Setelah memarkirkan motor, ternyata terlihat sudah ada satu keluarga yang makan ditempat. Saya pikir Saya  adalah orang yang pertama makan.  Mungkin karena Saya terlambat, sehingga Saya keduluan. Menurut pengalaman yang pertama ketika saya datang jam 10.00 WIB, tidak ada pengunjung atau pembeli selain saya. Kemudian, Saya langsung memesan bakso tanpa minuman, karena Saya sudah membawa Tupperware atau air putih dari rumah agar lebih hemat dan sehat.   Disana terdapat pilihan untuk makan dengan cara lesehan atau di meja. Namun saya memilih makan di meja, karena sebelumnya saya makan lesehan.



Di meja sudah tersedia seperti teh  botol sostro, kerupuk udang, makaroni, tahu,  sambel dan teman-temannya. Beberapa saat kemudian,  akhirnya bakso pesanan Saya datang juga. Ketika mendarat di meja, sebetulnya Saya masih takjub, gembira, bingung dan bertanya-tanya kepada diri sendiri, apakah Saya mampu menghabiskannya? Bayangkan saja, terdapat bakso besar  yang mekar sekali dan tebal juga bakso bulat 3 biji.  Untuk topping nya seperti bakso lainnya di luar sana, ada mie putih dan mie kuning, bawang goreng,  daun bawang, kuahnya bening, dan sayur Tanpa berpikir lama, Saya langsung membubuhi sambel dan kecap.  2 sendok sambel dan kecap secukupnya rasanya  sudah mantap dan nendang, pas bagi saya sebagai orang pecinta cabe. Saya sangat senang sekali makan bakso d isini, karena sambalnya itu yang berbeda, berminyak dan  berwarna merah jika diibaratkan seperti kuah rendang atau bahasa Jawa nya medok. Itulah yang membuat Saya ketagihan.  Oh ya, ketika  baksonya mendarat di meja,  datanglah   gorengan yaitu   bakwan   yang baru diangkat dari wajan. Senang sekali rasanya, makannya  jadi lebih komplit. Saya makan  mulai dari  bakso bulat dulu, lalu mie. Tekstur baksonya lembut, tebal dan penuh daging.

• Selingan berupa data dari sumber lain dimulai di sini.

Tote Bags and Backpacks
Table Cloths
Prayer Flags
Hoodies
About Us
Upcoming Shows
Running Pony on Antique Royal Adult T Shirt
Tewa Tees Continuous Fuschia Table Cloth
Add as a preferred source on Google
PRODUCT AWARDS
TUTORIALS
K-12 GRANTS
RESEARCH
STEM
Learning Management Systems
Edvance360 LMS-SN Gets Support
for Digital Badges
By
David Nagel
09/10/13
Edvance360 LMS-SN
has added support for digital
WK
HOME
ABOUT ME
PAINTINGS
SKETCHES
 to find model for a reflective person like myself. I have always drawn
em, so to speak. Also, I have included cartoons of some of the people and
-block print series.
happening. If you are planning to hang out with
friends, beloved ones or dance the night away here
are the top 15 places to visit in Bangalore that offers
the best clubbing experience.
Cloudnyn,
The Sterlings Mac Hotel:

                Ketika saya makan, mulailah satu per satu tempat duduk penuh karena jam perut. Orang-orang tidak hanya pesan bakso, sebetulnya di sini ada  menu ketoprak, mie ayam, miso (mie ayam bakso, ada juga ketupat pakai bakso. Tetapi Saya lihat-lihat dominan orang-orang memesan bakso, karena itu yang menjadi ciri khas. Perlahan namun pasti, ternyata saya sanggup makan baksonya. Kuahnya pada saat itu diberi banyak, jadi Saya ambil bakwan satu dan  tahu  satu. Bakwannya menurut Saya pas, tidak krispi dan tidak pula tebal, sedangkan tahunya isinya tebal seperti spongebob. Atau bahasa anak kuliner vlog adalah ``juicy``.  Selesai makan jam 10.45. Saya tidak tahu apakah itu masuk dalam kategori makan kilat atau bahkan lama. Intinya Saya sangat menikmati sekali.

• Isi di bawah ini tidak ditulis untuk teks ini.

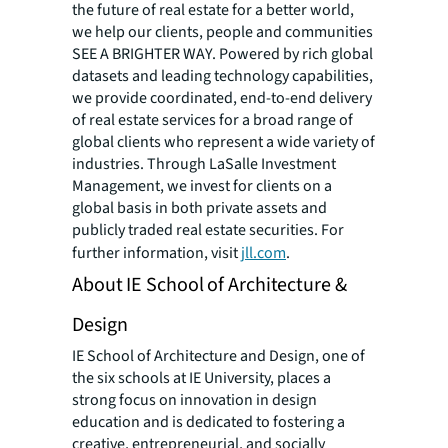
the future of real estate for a better world,
we help our clients, people and communities
SEE A BRIGHTER WAY. Powered by rich global
datasets and leading technology capabilities,
we provide coordinated, end-to-end delivery
of real estate services for a broad range of
global clients who represent a wide variety of
industries. Through LaSalle Investment
Management, we invest for clients on a
global basis in both private assets and
publicly traded real estate securities. For
further information, visit
jll.com
.
About IE School of Architecture &
Design
IE School of Architecture and Design, one of
the six schools at IE University, places a
strong focus on innovation in design
education and is dedicated to fostering a
creative, entrepreneurial, and socially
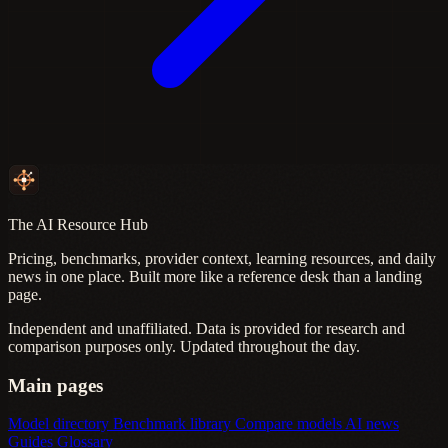
The AI Resource Hub
Pricing, benchmarks, provider context, learning resources, and daily
news in one place. Built more like a reference desk than a landing
page.
Independent and unaffiliated. Data is provided for research and
comparison purposes only. Updated throughout the day.
Main pages
Model directory
Benchmark library
Compare models
AI news
Guides
Glossary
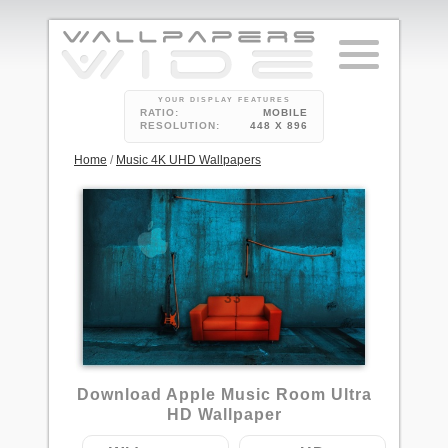
YOUR DISPLAY FEATURES
RATIO:
MOBILE
RESOLUTION:
448 X 896
Home
/
Music 4K UHD Wallpapers
33
Download Apple Music Room Ultra
HD Wallpaper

 Tempat makan Bakso 234 adalah tempat favorit Saya  dan  tempat makan rekomendasi dari Saya bagi teman-teman yang berkeujung ke kota Wonogiri. Harganya 17 ribu rupiah untuk satu mangkok yang bisa memadatkan perut dan jelas rasanya. Menurutnya harga standar. Karena rasanya bisa ditandingkan. Tempatnya pun juga bersih, tidak sempit. Menurut saya, termasuk luas, karena sebetulnya Si pemilik bakso ini menyediakan 3 tempat atau 3 ruko. Ruko pertama untuk jualan jus, ruko ke dua untuk jualan ketoprak  dan ruko ketiga tempat untuk membuat minuman. Jadi sebetulnya bisa duduk di antara ruko tersebut. Lokasi bakso 234 ini di depan pasar Wonogiri. Dan tempat ini juga tidak panas. Di sana sudah ada kipas angin yang cukup besar dan sudah dipasang di dinding. Selain itu rewangnya atau pegawai  ibu-ibu yang melayani  juga ramah dan sopan.  Jika anda tidak sabar menunggu, Saya menyarankan jangan datang di jam 12.00 siang WIB, karena ramai dan penuh.

Sebetulnya bakso Wonogiri menjadi andalan, tetapi yang membedakan Bakso 234 dengan bakso lainnya adalah rasanya dan menggunakan daging asli. Walaupun ada pesaing seperti  Bakso Titoti dan Bakso Lestari, namun bakso 234 adalah juaranya. Bakso lain, menurut Saya lebih  banyak menggunakan tepung daripada daging. Apalagi dimasa pandemi ini omzet menurun, sehingga penjual harus putar otak dengan cara mengurai bahan baku, namun harga sama. Tidak seperti di Bakso 234, rasanya dari zaman dulu sampai sekarang tidak berubah, lebih banyak daging daripada tepung. Kekuranganya mungkin tidak ada tetelan dan di Bakso lestari misalnya, ada daun bawang yang disediakan di meja makan, sehingga kita bisa ambil sepuasnya.